Ayant pris grand plaisir à lire, crayon en mains, l’essai de Michel Maffesoli, L’Écosophie (Le Cerf, cf. note de lecture p. 37), j’ai pu rencontrer l’auteur afin qu’il m’éclaire sur les lignes de force de son œuvre. D’emblée, je lui ai souligné que son essai était truffé de trouvailles linguistiques susceptibles de désigner justes les mutations humaines qu’il ne cesse d’analyser d’un livre à l’autre. J’ai voulu lui demander en quoi le sujet “réenchantement du corps” l’inspirait. Il s’en est suivi une «conversation» à bâtons rompus. À mon avis, utile pour inciter nos lecteurs à le découvrir.
Selon Michel Maffesoli, le corps est bien le fil rouge de tout son labeur de philosophe et de chercheur, professeur émérite à la Sorbonne et animateur du «Centre d’étude sur l’actuel et le Quotidien (CEAQ). Maffesoli n’a cessé, durant plus de trente ans, d’analyser les mutations postmodernes. Il en dégage les caractéristiques, souligne les empreintes, dans le sens d’Émile Durckheim, le père de la sociologie moderne. Maffesoli veut bien distinguer trois phases dans sa démarche intellectuelle capitale: l’étude du tribalisme (c’est surtout la parution d’une de ses œuvres magistrales, Le temps des tribus), celle du nomadisme s’inscrivant face aux inspirations de Michel Foucault sur l’identification multiple, et l’observation du retour du corps, avec l’éloge de Dionysos comme «épiphanisation» du corps. Il se situe alors dans la lignée de Gilbert Durand, lorsque ce dernier évoque une certaine «schizophrénisation» du corps social…
Quand je note la présence étonnante dans l’Écosophie de références à la philosophie de Saint-Thomas d’Aquin, Maffesoli me pointe l’importance du naturalisme, évoque Étienne Gilson, et me cite la phrase de Saint Thomas d’Aquin: «il n’y a rien de l’intellect qui ne soit d’abord dans les sens». Il attire mon attention sur le retour de la prise en compte de l’humaine animalité, me rappelle l’importance du rationalisme du dix-septième siècle, puis du siècle des Lumières, et nomme précisément le Russe Pitirim Sorokin à qui l’on doit notamment le concept de «mobilité sociale».

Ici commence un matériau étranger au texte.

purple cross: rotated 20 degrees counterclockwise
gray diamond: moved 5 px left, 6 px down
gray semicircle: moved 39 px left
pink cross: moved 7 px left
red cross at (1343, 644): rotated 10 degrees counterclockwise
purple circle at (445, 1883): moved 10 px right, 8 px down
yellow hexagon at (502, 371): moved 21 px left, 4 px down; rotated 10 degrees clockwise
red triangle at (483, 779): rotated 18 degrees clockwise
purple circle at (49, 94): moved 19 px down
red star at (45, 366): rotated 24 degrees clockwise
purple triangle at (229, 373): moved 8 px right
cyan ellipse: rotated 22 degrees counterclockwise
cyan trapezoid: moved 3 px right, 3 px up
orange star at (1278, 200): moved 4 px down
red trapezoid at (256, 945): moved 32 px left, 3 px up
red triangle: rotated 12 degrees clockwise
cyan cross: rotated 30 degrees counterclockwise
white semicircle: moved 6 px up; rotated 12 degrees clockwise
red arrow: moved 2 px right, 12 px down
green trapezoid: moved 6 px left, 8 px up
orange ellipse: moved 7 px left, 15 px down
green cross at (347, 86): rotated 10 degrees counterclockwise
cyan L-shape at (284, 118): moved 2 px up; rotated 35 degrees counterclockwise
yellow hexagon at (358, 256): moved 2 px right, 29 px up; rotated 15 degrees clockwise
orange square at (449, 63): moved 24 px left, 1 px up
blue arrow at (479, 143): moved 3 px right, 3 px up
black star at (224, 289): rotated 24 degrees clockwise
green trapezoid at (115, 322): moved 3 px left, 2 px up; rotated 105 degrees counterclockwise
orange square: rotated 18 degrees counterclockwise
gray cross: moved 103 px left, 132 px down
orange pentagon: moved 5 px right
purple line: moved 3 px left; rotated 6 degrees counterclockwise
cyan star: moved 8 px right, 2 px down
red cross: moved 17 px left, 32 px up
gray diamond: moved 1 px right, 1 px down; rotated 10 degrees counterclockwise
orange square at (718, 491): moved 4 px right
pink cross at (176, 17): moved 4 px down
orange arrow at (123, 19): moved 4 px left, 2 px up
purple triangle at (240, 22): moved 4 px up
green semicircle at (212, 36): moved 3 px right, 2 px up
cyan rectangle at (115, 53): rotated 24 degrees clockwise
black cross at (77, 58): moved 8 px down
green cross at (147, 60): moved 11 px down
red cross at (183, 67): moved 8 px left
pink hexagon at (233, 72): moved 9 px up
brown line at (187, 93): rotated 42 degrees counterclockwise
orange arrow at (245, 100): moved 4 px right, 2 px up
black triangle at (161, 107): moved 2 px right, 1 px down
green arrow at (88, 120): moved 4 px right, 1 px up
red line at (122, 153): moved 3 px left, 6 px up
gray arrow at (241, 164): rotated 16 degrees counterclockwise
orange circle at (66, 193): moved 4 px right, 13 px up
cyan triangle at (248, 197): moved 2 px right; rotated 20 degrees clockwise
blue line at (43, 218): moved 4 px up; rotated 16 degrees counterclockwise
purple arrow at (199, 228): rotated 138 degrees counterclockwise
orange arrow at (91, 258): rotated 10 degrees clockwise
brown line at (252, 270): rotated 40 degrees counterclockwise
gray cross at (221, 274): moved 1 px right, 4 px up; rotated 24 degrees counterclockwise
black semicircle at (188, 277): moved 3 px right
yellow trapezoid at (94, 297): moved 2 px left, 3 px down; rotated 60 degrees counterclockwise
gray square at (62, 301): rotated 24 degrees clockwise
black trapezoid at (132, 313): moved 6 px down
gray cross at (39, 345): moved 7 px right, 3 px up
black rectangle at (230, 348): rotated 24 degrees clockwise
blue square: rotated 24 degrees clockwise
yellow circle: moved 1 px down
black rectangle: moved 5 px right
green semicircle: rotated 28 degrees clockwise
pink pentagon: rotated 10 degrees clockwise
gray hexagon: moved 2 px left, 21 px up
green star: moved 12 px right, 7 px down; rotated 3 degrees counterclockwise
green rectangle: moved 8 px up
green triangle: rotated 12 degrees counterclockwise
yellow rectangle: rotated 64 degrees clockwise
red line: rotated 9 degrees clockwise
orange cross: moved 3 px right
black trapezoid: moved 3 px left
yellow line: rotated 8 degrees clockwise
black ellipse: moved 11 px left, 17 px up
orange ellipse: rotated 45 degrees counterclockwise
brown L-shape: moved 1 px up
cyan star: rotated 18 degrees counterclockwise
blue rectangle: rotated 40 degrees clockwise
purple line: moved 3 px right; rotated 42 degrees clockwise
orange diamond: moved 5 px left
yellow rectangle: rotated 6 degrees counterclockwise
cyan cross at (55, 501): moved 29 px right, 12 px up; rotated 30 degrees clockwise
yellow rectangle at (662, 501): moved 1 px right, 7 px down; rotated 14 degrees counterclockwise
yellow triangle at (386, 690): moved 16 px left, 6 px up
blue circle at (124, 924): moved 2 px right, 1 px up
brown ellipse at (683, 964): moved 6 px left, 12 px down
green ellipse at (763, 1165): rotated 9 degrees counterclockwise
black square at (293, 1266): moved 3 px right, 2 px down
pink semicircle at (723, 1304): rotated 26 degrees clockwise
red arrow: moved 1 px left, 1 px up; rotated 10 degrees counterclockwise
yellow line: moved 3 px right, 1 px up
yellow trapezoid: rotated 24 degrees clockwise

Ensuite, Michel Maffesoli aborde cette «postmodernité» qui est sa cible d’études privilégiée et qui s’ouvre avec les années 1950 (apparition du «design»), avec l’influence, bien entendu, de Max Weber le désenchanté, et l’affirmation du sensualisme (comme négation de la raison?). Puis ce fut une recherche de la conjonction des deux tendances, vers l’«entièreté» de l’être qui ne peut se comprendre que par l’interaction, la réversibilité, les effets de feed-back, la notion de «complexe» faisant songer à Edgar Morin… Pour mon interlocuteur, c’est la sociologie phénoménologique de la perception (Merleau-Ponty) qui demeure à la base de ses travaux. Et de résumer toute sa démarche en me disant qu’il ne cesse de respecter «un va-et-vient entre les livres et les bistrots» (sic) et que le sociologue, en quelque sorte, (mais il n’aime guère ce mot!)* se révèle comme un «renifleur du social».
Peu après, son exposé met en exergue l’importance des mots justes, les influences capitales de Heidegger, Camus, Descartes et de la poésie en général… sans oublier la constatation, parfois, de l’usure des mots, et cette double exigence qui ne le quitte pas et l’amène à éviter toute «vulgarité journalistique», toute «abstraction byzantine», toute concession devant la «médiacratie d’aujourd’hui».
En vérité, l’exposé éloquent, limpide et magistral de Michel Maffesoli me laisse admiratif. Pour ce philosophe de haut vol, en effet, il s’agit toujours d’inventer des mots qui disent «le moins faux possible» le Réel ; et de comprendre les époques, leurs variations, du désenchantement au «ré-enchantement», ce qui revient, de facto, à tenter de saisir les grands courants dans le creuset des apparences observables.
J’écoute mon interlocuteur, tel un vieux gosse autodidacte timide et fasciné. Une chose est sûre: je quitte son bureau à livres multiples, émerveillé par un tel critérium de la pensée aurait dit la mystique Simone Veil.